Content starts

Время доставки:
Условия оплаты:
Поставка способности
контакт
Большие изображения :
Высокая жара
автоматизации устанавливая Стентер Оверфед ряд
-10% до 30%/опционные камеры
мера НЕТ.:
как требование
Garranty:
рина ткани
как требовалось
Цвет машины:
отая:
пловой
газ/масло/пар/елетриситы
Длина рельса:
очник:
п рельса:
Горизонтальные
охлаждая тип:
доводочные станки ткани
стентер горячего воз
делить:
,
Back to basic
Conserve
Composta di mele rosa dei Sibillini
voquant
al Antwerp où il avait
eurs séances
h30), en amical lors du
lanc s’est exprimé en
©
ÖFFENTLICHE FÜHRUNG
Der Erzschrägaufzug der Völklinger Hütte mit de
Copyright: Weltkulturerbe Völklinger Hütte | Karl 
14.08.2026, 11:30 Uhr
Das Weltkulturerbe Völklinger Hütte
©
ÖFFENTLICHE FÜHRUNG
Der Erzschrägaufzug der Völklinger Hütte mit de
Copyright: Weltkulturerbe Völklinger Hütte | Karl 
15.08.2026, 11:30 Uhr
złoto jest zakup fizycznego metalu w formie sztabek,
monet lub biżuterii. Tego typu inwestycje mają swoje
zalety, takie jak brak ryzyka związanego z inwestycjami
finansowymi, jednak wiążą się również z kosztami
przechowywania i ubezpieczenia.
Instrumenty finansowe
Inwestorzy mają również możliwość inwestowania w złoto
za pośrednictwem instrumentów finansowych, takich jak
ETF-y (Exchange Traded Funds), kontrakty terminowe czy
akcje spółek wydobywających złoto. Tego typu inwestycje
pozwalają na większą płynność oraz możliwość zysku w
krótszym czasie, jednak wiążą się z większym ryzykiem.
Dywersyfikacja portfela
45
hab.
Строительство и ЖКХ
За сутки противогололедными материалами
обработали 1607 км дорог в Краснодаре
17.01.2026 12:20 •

Content ends

- _Exercise details_
Restate word for word the lines above, beginning with the one that contains "Dywersyfikacja portfela" and ending with the last line.

- _Worked solution_
Dywersyfikacja portfela
45
hab.
Строительство и ЖКХ
За сутки противогололедными материалами
обработали 1607 км дорог в Краснодаре
17.01.2026 12:20 •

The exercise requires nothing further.